Give the entries below again exactly. Their pictures are not needed.

[Material for this task — start]

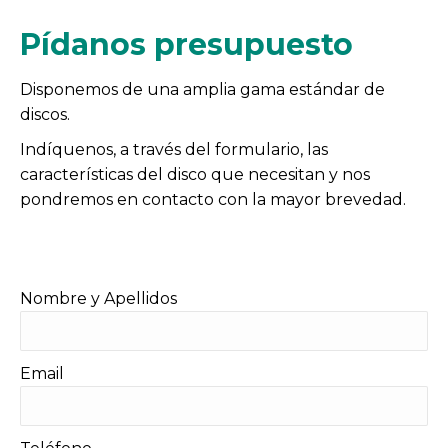
Pídanos presupuesto
Disponemos de una amplia gama estándar de
discos.
Indíquenos, a través del formulario, las
características del disco que necesitan y nos
pondremos en contacto con la mayor brevedad.
Nombre y Apellidos
Email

[Material for this task — finish]

Expected answer:
Pídanos presupuesto
Disponemos de una amplia gama estándar de
discos.
Indíquenos, a través del formulario, las
características del disco que necesitan y nos
pondremos en contacto con la mayor brevedad.
Nombre y Apellidos
Email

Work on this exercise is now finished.